I read their "attenuation of N layers .." to simply being saying that the integrated attenuation over a layer is multiplicative. And, indeed, that multiplication of exponentials is what makes the transmission independent of the number of layers. But as far as I understand, this section is all in the "thin layer" limit. So their statement (and your rephrasing) may be correct only over a limited range of mu and particle size. Again, I think this section is the most confusing part of the manuscript.
I found this conclusion so startling that at first I rejected it. Several others in this thread indicated that they too tended to think that additional identical layers would reduce distortions in the spectrum due to nonuniformity.
I agree. I definitely thought this. I now agree that although the thickness is made more uniform by adding layers, the transmission through that thickness is not decreased, and the measured mu is independent of the number of layers. For a given thickness, a sample of many thin layers not only has a more uniform thickness than a sample with fewer, thicker layers, but also gives less (and so better) transmission.
Take a sample that has a fraction p of pinholes, with the remaining 1-p of the sample being of uniform thickness x. In that case,
I = p I_o + (1-p) I_o exp(-mu x)
mu_eff = ln (I/I_o) = ln [p + (1-p) exp(-mu x)]
Now take two layers of that type, with the pinholes randomly distributed. A fraction p^2 will still be pinhole, a fraction 2p(1-p) will have thickness x, and a fraction (1-p)^2 will have thickness x^2.
So now
I/I_o = p^2 + 2p(1-p) exp(-mu x) + (1-p)^2 exp(-2 mu x)
mu_eff = ln[p^2 + 2p(1-p) exp(-mu x) + (1-p)^2 exp(-2 mu x)] = ln[p+(1-p)exp(-mu x)]^2 = 2ln[p + (1-p) exp(-mu x)]
And that is exactly twice the mu_eff of the single layer--i.e., after normalization it will be identical. Any distortions caused by pinholes will be identical, despite the fraction of sample having pinholes all the way through dropping from p to p^2.
OK, I agree. I think I understand what your point is now. I'm pretty sure you wouldn't disagree, but I just want to reiterate that in the important comparison of 2 layers of thickness t and 1 layer of thickness 2t, there is definitely an important difference. By reducing the thickness of each layer, one reduces the mu dependence of the measured mu.
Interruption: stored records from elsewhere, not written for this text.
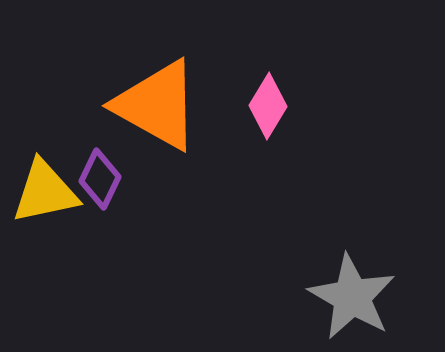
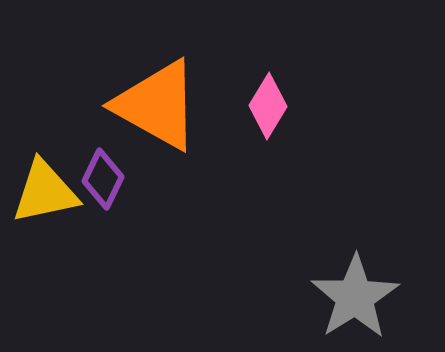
purple diamond: moved 3 px right
gray star: moved 3 px right; rotated 10 degrees clockwise
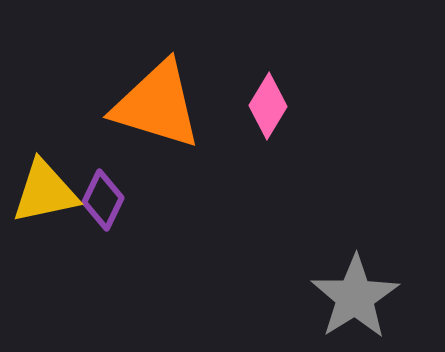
orange triangle: rotated 12 degrees counterclockwise
purple diamond: moved 21 px down
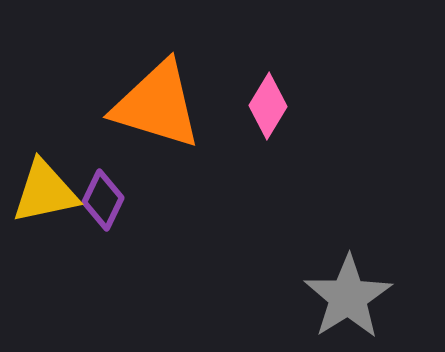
gray star: moved 7 px left
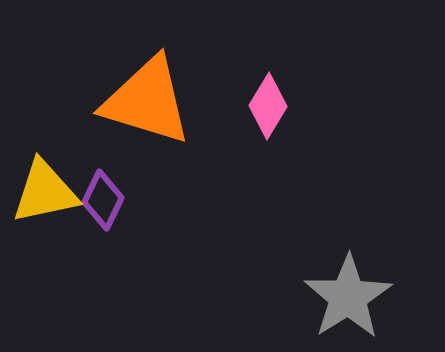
orange triangle: moved 10 px left, 4 px up
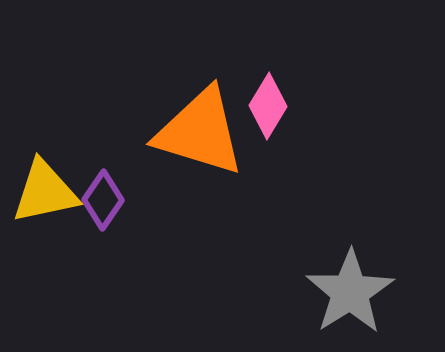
orange triangle: moved 53 px right, 31 px down
purple diamond: rotated 8 degrees clockwise
gray star: moved 2 px right, 5 px up
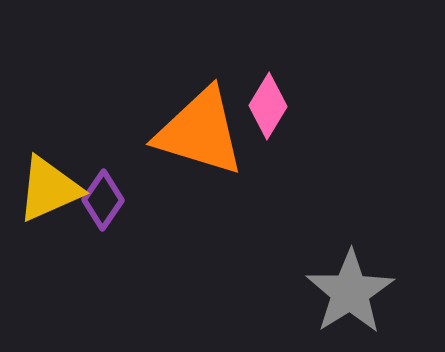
yellow triangle: moved 4 px right, 3 px up; rotated 12 degrees counterclockwise
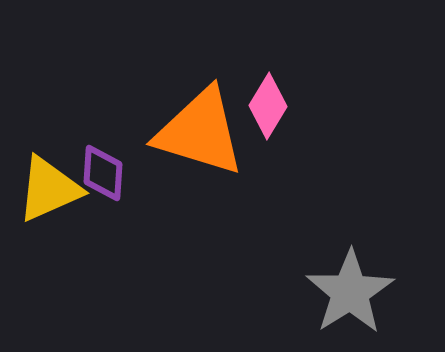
purple diamond: moved 27 px up; rotated 30 degrees counterclockwise
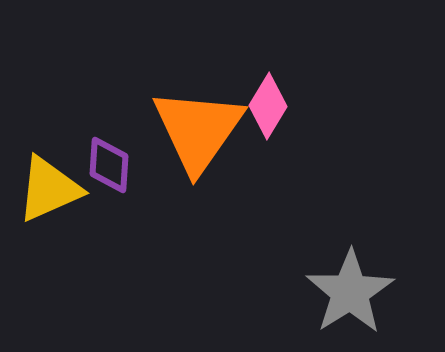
orange triangle: moved 2 px left, 2 px up; rotated 48 degrees clockwise
purple diamond: moved 6 px right, 8 px up
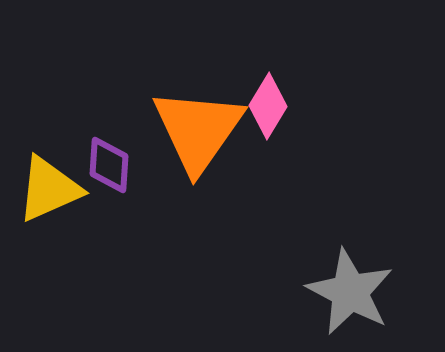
gray star: rotated 12 degrees counterclockwise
I think you would say is that "many thin layers" versus "few thick layers" is "thickness effect", and should be thought of separately from pinhole effects. I guess I never really had clearly separated those. --Matt PS: If I had calculated mu in my earlier simulations, this would have been more obvious. Attached is a revised simulation code, that does calculate i1_measured and the effective mu. Typical results are: ### total thickness ~= 1, 10% pinholes: ### #nlayers | % holes | t_ave | i1_meas | mu_eff |mu_eff/t_ave| # 1 | 10.0 | 0.900 | 0.4311 | 0.8414 | 0.9349 | # 2 | 10.0 | 0.900 | 0.4171 | 0.8744 | 0.9715 | # 4 | 10.0 | 0.900 | 0.4115 | 0.8879 | 0.9865 | # 10 | 10.0 | 0.900 | 0.4085 | 0.8954 | 0.9949 | ### layer thickness ~= 0.1, 10% pinholes: ### #nlayers | % holes | t_ave | i1_meas | mu_eff |mu_eff/t_ave| # 1 | 10.0 | 0.090 | 0.9144 | 0.0895 | 0.9949 | # 2 | 10.0 | 0.180 | 0.8360 | 0.1791 | 0.9949 | # 4 | 10.0 | 0.360 | 0.6990 | 0.3582 | 0.9949 | # 10 | 10.0 | 0.900 | 0.4085 | 0.8954 | 0.9949 | Here, the ideal mu with no pinholes should be 1. Scott's point is reflected here in the fact that adding layers does not improve mu_eff / t_ave, even though it does improve mu_eff. I think the most important point is that one wants thin layers.